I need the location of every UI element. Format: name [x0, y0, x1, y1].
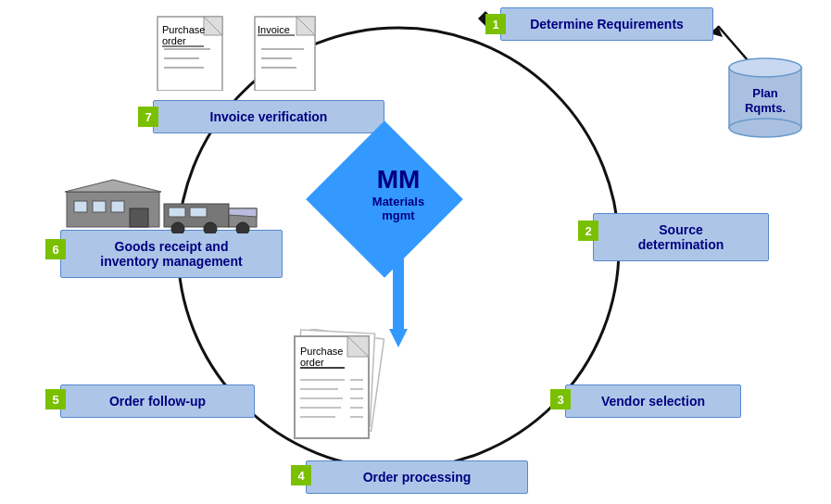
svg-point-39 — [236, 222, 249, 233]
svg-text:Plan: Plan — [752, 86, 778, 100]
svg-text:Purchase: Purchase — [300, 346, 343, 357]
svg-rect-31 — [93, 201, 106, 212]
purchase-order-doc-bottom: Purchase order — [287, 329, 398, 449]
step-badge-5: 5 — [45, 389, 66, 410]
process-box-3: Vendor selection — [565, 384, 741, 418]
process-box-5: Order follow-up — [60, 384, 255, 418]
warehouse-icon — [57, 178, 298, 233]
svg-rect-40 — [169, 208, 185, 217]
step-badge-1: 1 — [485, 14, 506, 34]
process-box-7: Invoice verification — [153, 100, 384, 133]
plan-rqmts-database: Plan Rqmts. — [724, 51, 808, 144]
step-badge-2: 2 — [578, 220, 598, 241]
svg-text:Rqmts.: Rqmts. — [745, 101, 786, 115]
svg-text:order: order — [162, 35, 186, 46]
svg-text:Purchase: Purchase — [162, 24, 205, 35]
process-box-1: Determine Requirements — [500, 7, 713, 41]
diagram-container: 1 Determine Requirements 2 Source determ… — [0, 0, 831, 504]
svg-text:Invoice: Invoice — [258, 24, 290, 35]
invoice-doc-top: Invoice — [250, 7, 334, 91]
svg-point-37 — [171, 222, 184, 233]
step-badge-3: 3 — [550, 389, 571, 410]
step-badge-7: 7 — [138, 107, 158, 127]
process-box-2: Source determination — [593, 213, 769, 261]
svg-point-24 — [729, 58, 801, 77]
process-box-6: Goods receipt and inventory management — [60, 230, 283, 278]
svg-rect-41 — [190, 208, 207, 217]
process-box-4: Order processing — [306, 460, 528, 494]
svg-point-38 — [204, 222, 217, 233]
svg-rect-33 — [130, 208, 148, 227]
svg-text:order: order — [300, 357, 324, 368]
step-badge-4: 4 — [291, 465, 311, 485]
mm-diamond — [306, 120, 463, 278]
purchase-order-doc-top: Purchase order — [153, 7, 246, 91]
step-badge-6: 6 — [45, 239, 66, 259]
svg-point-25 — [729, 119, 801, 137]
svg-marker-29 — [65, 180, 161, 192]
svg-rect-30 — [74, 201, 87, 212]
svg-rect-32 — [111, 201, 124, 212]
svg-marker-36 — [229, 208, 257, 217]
####################
• [Work request]
When repeating the entries, leave out every picture and keep the rest exact.

• [Written answer]
I need the location of every UI element. Format: name [x0, y0, x1, y1].
svg-point-39 — [236, 222, 249, 233]
svg-text:Plan: Plan — [752, 86, 778, 100]
svg-text:Purchase: Purchase — [300, 346, 343, 357]
svg-rect-31 — [93, 201, 106, 212]
purchase-order-doc-bottom: Purchase order — [287, 329, 398, 449]
step-badge-5: 5 — [45, 389, 66, 410]
process-box-3: Vendor selection — [565, 384, 741, 418]
process-box-5: Order follow-up — [60, 384, 255, 418]
warehouse-icon — [57, 178, 298, 233]
svg-rect-40 — [169, 208, 185, 217]
step-badge-1: 1 — [485, 14, 506, 34]
process-box-7: Invoice verification — [153, 100, 384, 133]
plan-rqmts-database: Plan Rqmts. — [724, 51, 808, 144]
step-badge-2: 2 — [578, 220, 598, 241]
svg-text:Rqmts.: Rqmts. — [745, 101, 786, 115]
svg-text:order: order — [162, 35, 186, 46]
svg-text:Purchase: Purchase — [162, 24, 205, 35]
process-box-1: Determine Requirements — [500, 7, 713, 41]
diagram-container: 1 Determine Requirements 2 Source determ… — [0, 0, 831, 504]
svg-text:Invoice: Invoice — [258, 24, 290, 35]
invoice-doc-top: Invoice — [250, 7, 334, 91]
svg-point-37 — [171, 222, 184, 233]
step-badge-3: 3 — [550, 389, 571, 410]
step-badge-7: 7 — [138, 107, 158, 127]
process-box-2: Source determination — [593, 213, 769, 261]
svg-point-24 — [729, 58, 801, 77]
process-box-6: Goods receipt and inventory management — [60, 230, 283, 278]
svg-rect-41 — [190, 208, 207, 217]
process-box-4: Order processing — [306, 460, 528, 494]
svg-point-38 — [204, 222, 217, 233]
svg-rect-33 — [130, 208, 148, 227]
svg-text:order: order — [300, 357, 324, 368]
step-badge-4: 4 — [291, 465, 311, 485]
mm-diamond — [306, 120, 463, 278]
purchase-order-doc-top: Purchase order — [153, 7, 246, 91]
step-badge-6: 6 — [45, 239, 66, 259]
svg-point-25 — [729, 119, 801, 137]
svg-marker-29 — [65, 180, 161, 192]
svg-rect-30 — [74, 201, 87, 212]
svg-rect-32 — [111, 201, 124, 212]
svg-marker-36 — [229, 208, 257, 217]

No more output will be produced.